Cognitive Telecommunication Research Group, Department of Electrical Engineering, Shahid Beheshti University G. C., Tehran 1983969411, Iran.
Electrical Engineering Research Group, Faculty of Technology and Engineering Research Center, Standard Research Institute, Alborz 31745-139, Iran.
Sensors (Basel). 2021 Oct 30;21(21):7225. doi: 10.3390/s21217225.

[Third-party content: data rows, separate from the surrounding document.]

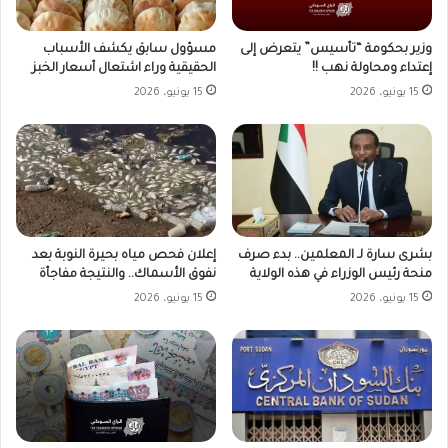
وزير بحكومة “تأسيس” يتعرض إلى
مسؤول سابق يكشف الأسباب
إعتداء ومحاولة نهب !!
الحقيقية وراء اشتعال أسعار الخبز
15 يونيو، 2026
15 يونيو، 2026
بشرى سارة لـ المعلمين.. بدء صرف
إعلان فحص مياه بحيرة النوبة بعد
منحة رئيس الوزراء في هذه الولاية
نفوق الأسماك.. والنتيجة مفاجأة
15 يونيو، 2026
15 يونيو، 2026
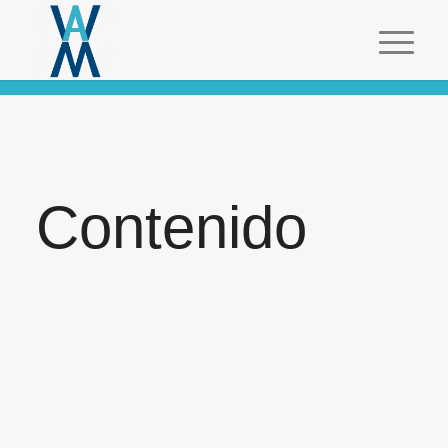
Contenido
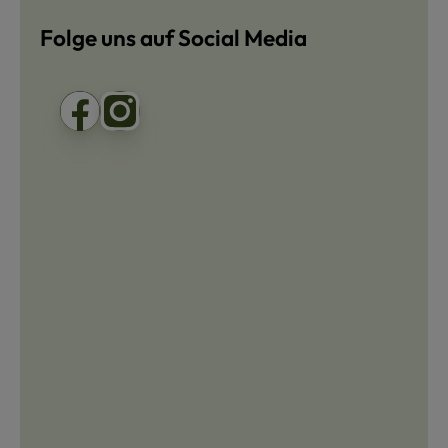
Folge uns auf Social Media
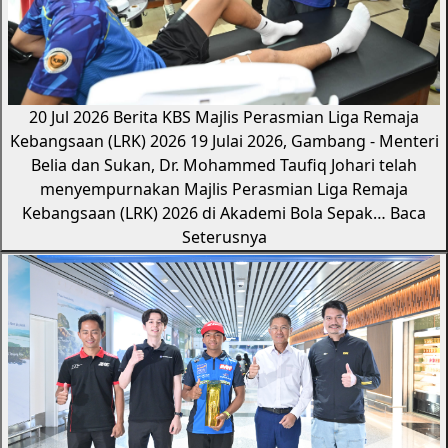
20 Jul 2026
Berita KBS
Majlis Perasmian Liga Remaja
Kebangsaan (LRK) 2026
19 Julai 2026, Gambang - Menteri
Belia dan Sukan, Dr. Mohammed Taufiq Johari telah
menyempurnakan Majlis Perasmian Liga Remaja
Kebangsaan (LRK) 2026 di Akademi Bola Sepak…
Baca
Seterusnya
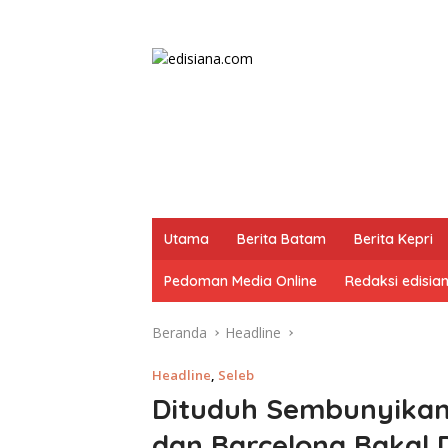
Utama
Berita Batam
Berita Kepri
Pedoman Media Online
Redaksi edisia
Beranda
Headline
Headline
,
Seleb
Dituduh Sembunyikan
dan Barcelona Bakal D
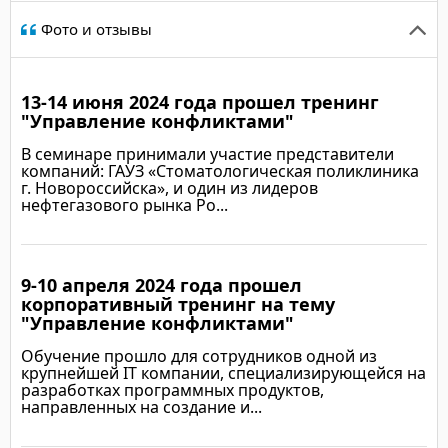
Фото и отзывы
13-14 июня 2024 года прошел тренинг
"Управление конфликтами"
В семинаре принимали участие представители
компаний: ГАУЗ «Стоматологическая поликлиника
г. Новороссийска», и один из лидеров
нефтегазового рынка Ро...
9-10 апреля 2024 года прошел
Подробнее
корпоративный тренинг на тему
"Управление конфликтами"
Обучение прошло для сотрудников одной из
крупнейшей IT компании, специализирующейся на
разработках программных продуктов,
направленных на создание и...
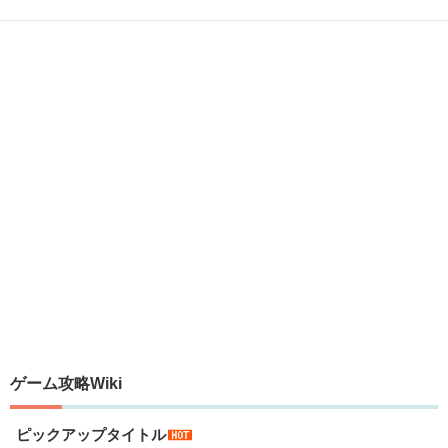
ゲーム攻略Wiki
ピックアップタイトル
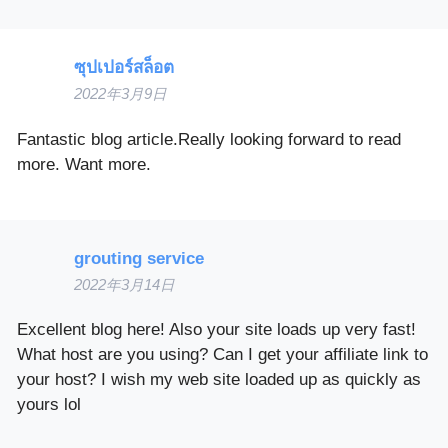
ซุปเปอร์สล็อต
2022年3月9日
Fantastic blog article.Really looking forward to read
more. Want more.
grouting service
2022年3月14日
Excellent blog here! Also your site loads up very fast!
What host are you using? Can I get your affiliate link to
your host? I wish my web site loaded up as quickly as
yours lol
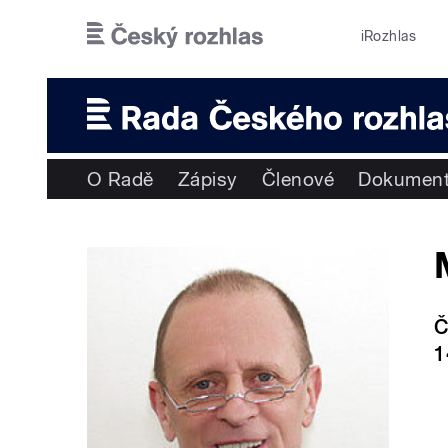
Přejít k hlavnímu obsahu
iRozhlas
O Radě
Zápisy
Členové
Dokumen
Č
1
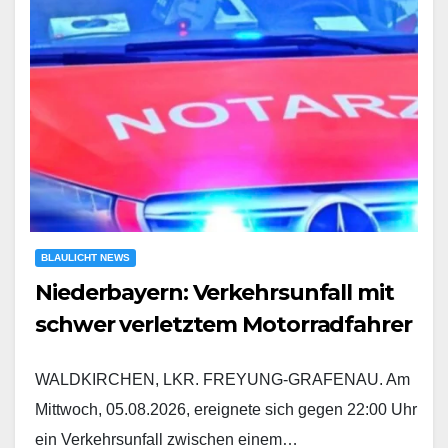
BLAULICHT NEWS
Niederbayern: Verkehrsunfall mit
schwer verletztem Motorradfahrer
WALDKIRCHEN, LKR. FREYUNG-GRAFENAU. Am
Mittwoch, 05.08.2026, ereignete sich gegen 22:00 Uhr
ein Verkehrsunfall zwischen einem…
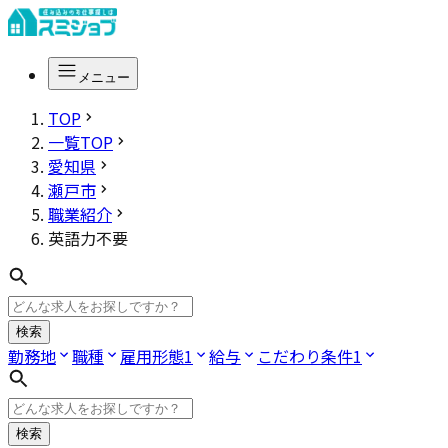
メニュー
TOP
一覧TOP
愛知県
瀬戸市
職業紹介
英語力不要
検索
勤務地
職種
雇用形態
1
給与
こだわり条件
1
検索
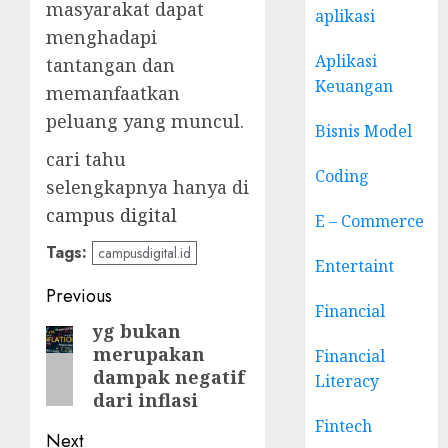
masyarakat dapat
aplikasi
menghadapi
Aplikasi
tantangan dan
Keuangan
memanfaatkan
peluang yang muncul.
Bisnis Model
cari tahu
Coding
selengkapnya hanya di
campus digital
E – Commerce
Tags:
campusdigital.id
Entertaint
Post
Previous
Financial
navigation
yg bukan
Previous
merupakan
Financial
post:
dampak negatif
Literacy
dari inflasi
Fintech
Next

The Internet of Things (IoT) has become quite popular due to advancements in Information and Communications technologies and has revolutionized the entire research area in Human Activity Recognition (HAR). For the HAR task, vision-based and sensor-based methods can present better data but at the cost of users' inconvenience and social constraints such as privacy issues. Due to the ubiquity of WiFi devices, the use of WiFi in intelligent daily activity monitoring for elderly persons has gained popularity in modern healthcare applications. Channel State Information (CSI) as one of the characteristics of WiFi signals, can be utilized to recognize different human activities. We have employed a Raspberry Pi 4 to collect CSI data for seven different human daily activities, and converted CSI data to images and then used these images as inputs of a 2D Convolutional Neural Network (CNN) classifier. Our experiments have shown that the proposed CSI-based HAR outperforms other competitor methods including 1D-CNN, Long Short-Term Memory (LSTM), and Bi-directional LSTM, and achieves an accuracy of around 95% for seven activities.
物联网(IoT)由于信息和通信技术的进步而变得非常流行,并且彻底改变了人类活动识别(HAR)的整个研究领域。对于 HAR 任务,基于视觉和基于传感器的方法可以提供更好的数据,但代价是用户不便和社会限制,例如隐私问题。由于 WiFi 设备的普及,在现代医疗保健应用中,使用 WiFi 进行老年人的智能日常活动监测已经变得流行。信道状态信息(CSI)作为 WiFi 信号的特征之一,可用于识别不同的人类活动。我们使用 Raspberry Pi 4 收集了七种不同的人类日常活动的 CSI 数据,并将 CSI 数据转换为图像,然后将这些图像用作二维卷积神经网络(CNN)分类器的输入。我们的实验表明,基于 CSI 的 HAR 优于包括 1D-CNN、长短期记忆(LSTM)和双向 LSTM 在内的其他竞争方法,并且对于七种活动的准确率约为 95%。